REQUIRED ACTION: Take from the listing each line that has the string "için".

DATA SHOWN:

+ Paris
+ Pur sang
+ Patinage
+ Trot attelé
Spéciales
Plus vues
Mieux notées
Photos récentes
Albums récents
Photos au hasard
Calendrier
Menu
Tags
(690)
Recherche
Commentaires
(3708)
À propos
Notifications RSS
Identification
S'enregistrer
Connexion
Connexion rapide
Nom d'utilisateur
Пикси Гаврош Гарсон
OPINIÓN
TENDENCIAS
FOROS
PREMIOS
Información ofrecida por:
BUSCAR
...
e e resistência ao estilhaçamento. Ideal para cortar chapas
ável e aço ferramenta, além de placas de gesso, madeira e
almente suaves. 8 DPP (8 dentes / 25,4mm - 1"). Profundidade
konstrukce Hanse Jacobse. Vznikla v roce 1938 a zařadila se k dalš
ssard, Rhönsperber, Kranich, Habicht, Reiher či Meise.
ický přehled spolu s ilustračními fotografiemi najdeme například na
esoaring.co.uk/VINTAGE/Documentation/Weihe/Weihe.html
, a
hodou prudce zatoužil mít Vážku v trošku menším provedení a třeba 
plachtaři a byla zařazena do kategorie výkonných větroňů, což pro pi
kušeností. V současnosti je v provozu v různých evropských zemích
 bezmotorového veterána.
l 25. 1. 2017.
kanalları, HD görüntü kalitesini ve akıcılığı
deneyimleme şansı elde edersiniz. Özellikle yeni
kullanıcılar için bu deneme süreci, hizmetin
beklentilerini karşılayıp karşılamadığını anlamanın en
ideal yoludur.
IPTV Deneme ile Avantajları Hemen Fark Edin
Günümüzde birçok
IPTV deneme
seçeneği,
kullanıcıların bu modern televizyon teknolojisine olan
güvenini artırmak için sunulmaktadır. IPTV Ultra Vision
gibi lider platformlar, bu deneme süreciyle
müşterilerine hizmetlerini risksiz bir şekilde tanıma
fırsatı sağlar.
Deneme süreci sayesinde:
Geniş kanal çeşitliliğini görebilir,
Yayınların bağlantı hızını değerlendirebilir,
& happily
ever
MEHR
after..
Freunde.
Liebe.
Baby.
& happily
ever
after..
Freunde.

ANSWER AREA:
kullanıcılar için bu deneme süreci, hizmetin
güvenini artırmak için sunulmaktadır. IPTV Ultra Vision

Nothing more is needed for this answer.